The striking similarities between Ryan J Nowlin’s “Godspeed”, played by the Marine Corps orchestra during Joe Biden’s inauguration, and “Finlandia” by Jean Sibelius, which many Finns hold dear, have spurred a review of copyright issues.
Parts of the sombre masterpiece “Finlandia” by Finnish composer Jean Sibelius may have been played under a different name during the presidential inauguration of Joe Biden in Washington last week. This is what Finland claims, having commissioned its copyright organisation Teosto to investigate the matter.
Copyright in Finland entitles compensation for the use of original work during a period of 70 years since the author’s death, in this case until 2027. Teosto will investigate whether the use of the piece has gone right, its CEO Risto Salminen told the newspaper Helsingin Sanomat.
Music specialists across the globe heard striking similarities between Sibelius’ “Finlandia” and Ryan J Nowlin’s “Godspeed”, which the Marine Corps orchestra played during Joe Biden‘s presidential inauguration.
“It is clear that it is Finlandia, no talk about it”, Johan Korsell, the host of the programme Music Review on Swedish Radio said.

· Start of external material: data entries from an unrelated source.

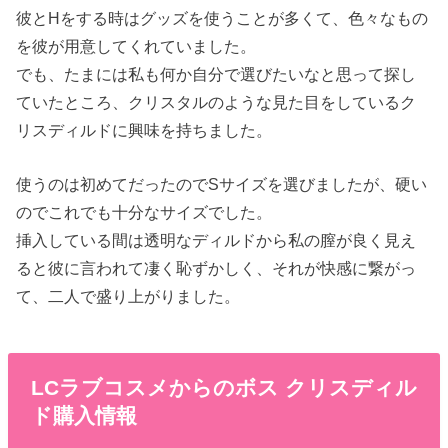
彼とHをする時はグッズを使うことが多くて、色々なもの
を彼が用意してくれていました。
でも、たまには私も何か自分で選びたいなと思って探し
ていたところ、クリスタルのような見た目をしているク
リスディルドに興味を持ちました。
使うのは初めてだったのでSサイズを選びましたが、硬い
のでこれでも十分なサイズでした。
挿入している間は透明なディルドから私の膣が良く見え
ると彼に言われて凄く恥ずかしく、それが快感に繋がっ
て、二人で盛り上がりました。
LCラブコスメからのボス クリスディル
ド購入情報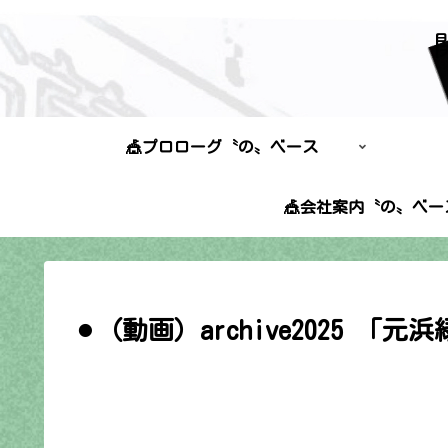
🎪プロローグ〝の〟ベース
🎪会社案内〝の〟ベー
⚫︎（動画）archive2025 「元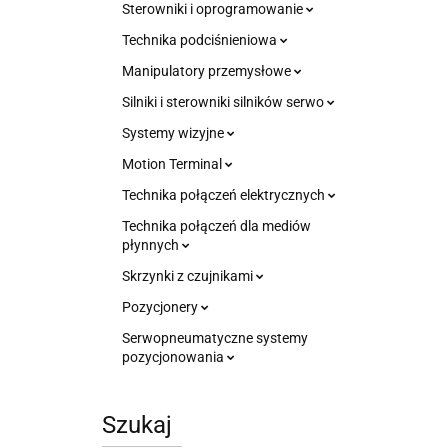
Sterowniki i oprogramowanie
Technika podciśnieniowa
Manipulatory przemysłowe
Silniki i sterowniki silników serwo
Systemy wizyjne
Motion Terminal
Technika połączeń elektrycznych
Technika połączeń dla mediów
płynnych
Skrzynki z czujnikami
Pozycjonery
Serwopneumatyczne systemy
pozycjonowania
Szukaj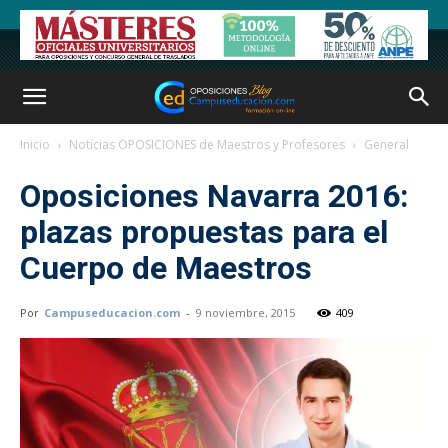
Inicio
Noticias OPOSICIONES de Maestros y Profesores
General
Oposiciones Navarra 2016:
plazas propuestas para el
Cuerpo de Maestros
Por
Campuseducacion.com
-
9 noviembre, 2015
409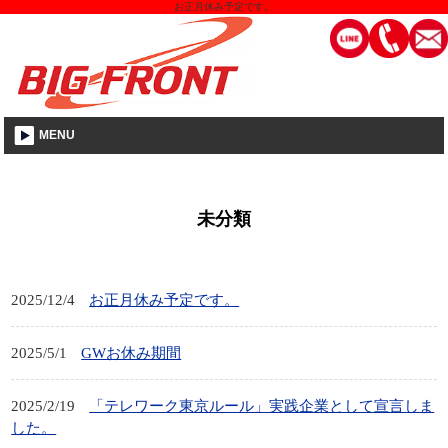
お正月休み予定です。
MENU
未分類
2025/12/4
お正月休み予定です。
2025/5/1
GWお休み期間
2025/2/19
「テレワーク東京ルール」実践企業として宣言しま
した。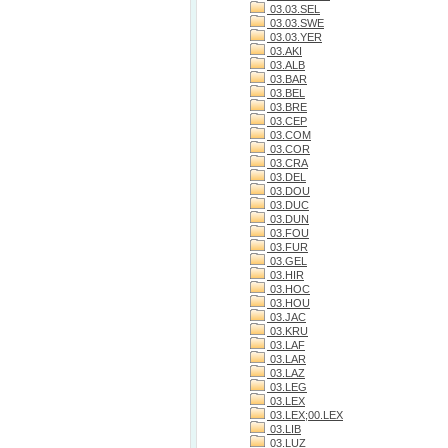
03.03.SEL
03.03.SWE
03.03.YER
03.AKI
03.ALB
03.BAR
03.BEL
03.BRE
03.CEP
03.COM
03.COR
03.CRA
03.DEL
03.DOU
03.DUC
03.DUN
03.FOU
03.FUR
03.GEL
03.HIR
03.HOC
03.HOU
03.JAC
03.KRU
03.LAF
03.LAR
03.LAZ
03.LEG
03.LEX
03.LEX;00.LEX
03.LIB
03.LUZ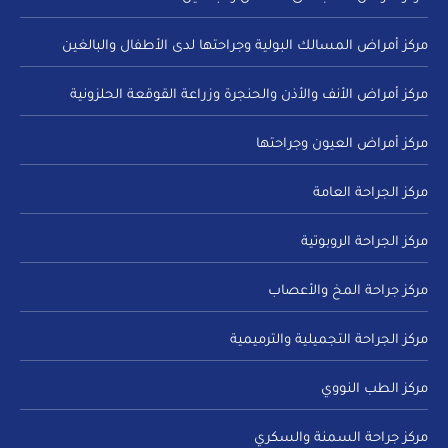
مركز أمراض المسالك البولية وجراحتها لدى الأطفال والبالغين
مركز أمراض الأنف والأذن والحنجرة وزراعة القوقعة الحلزونية
مركز أمراض العيون وجراحتها
مركز الجراحة العامة
مركز الجراحة الروبوتية
مركز جراحة المخ والأعصاب
مركز الجراحة التجميلية والترميمية
مركز الطب النووي
مركز جراحة السمنة والسكري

“Those who listened carefully might have heard some Finnish Sibelius being played in the Inauguration2021! Many Finns were very happy to hear the familiar Finlandia”, Helena Liikanen-Renger, press secretary at the Embassy of Finland in the US, tweeted. Later, she noted that many Christian hymns like “Be still, my soul” are based on Sibelius’ Finlandia.
Those who listened carefully might have heard some Finnish #Sibelius being played in the #Inauguration2021 yesterday! Many Finns were very happy to hear the familiar #Finlandia➡️ https://t.co/3R1kmmlP4x
— Helena Liikanen-Renger (@HelenaLiikanen) January 21, 2021
”For a moment there I could have sworn the Marine Band was playing Finlandia! (Maybe some American march that borrows from the hymn?). Anyway, just tuned in and the inauguration already gets an A+ from me”, Finnish-American conductor and violinist Aku Sorensen shared his take on Twitter.
For a moment there I could have sworn the Marine Band was playing Finlandia! (Maybe some American march that borrows from the hymn?). Anyway, just tuned in and the inauguration already gets an A+ from me
— Aku Sorensen (@akusorensen) January 20, 2021
Unna Toropainen, the curator of the Sibelius Museum, explained that “Finlandia” has had a “wild coexistence”. “It has been the subject of numerous arrangements”, the curator said.
According to Toropainen, the melody of “Finlandia” can be found in several church hymns, especially in the US.
“The melody is still written by Jean Sibelius, even if the text is different”, Toropainen told the Finnish newspaper Ilta-Sanomat.
Toropainen explained that several lyrics exist as well. The text familiar to Finns was written in 1940 by poet Veikko Antero Koskenniemi.
“There are dozens of hymns alone. In Wales, ‘Finlandia’ has received its own words and has been used as a nationalist song. In Norway, it was found in the Salvation Army hymnbook under the name ‘Song of the Stars’ for about 80 years”, she explained.
“Finlandia” was also chosen as the national anthem of Biafra, which seceded from Nigeria in 1967, as the Land of the Rising Sun.
Sibelius composed the first version of Finlandia in 1899. The darkly resonant piece woven by strings and woodwinds received its current form in 1900. Sibelius’ showpiece has special value in Finland and has from time to time been proposed as a national anthem.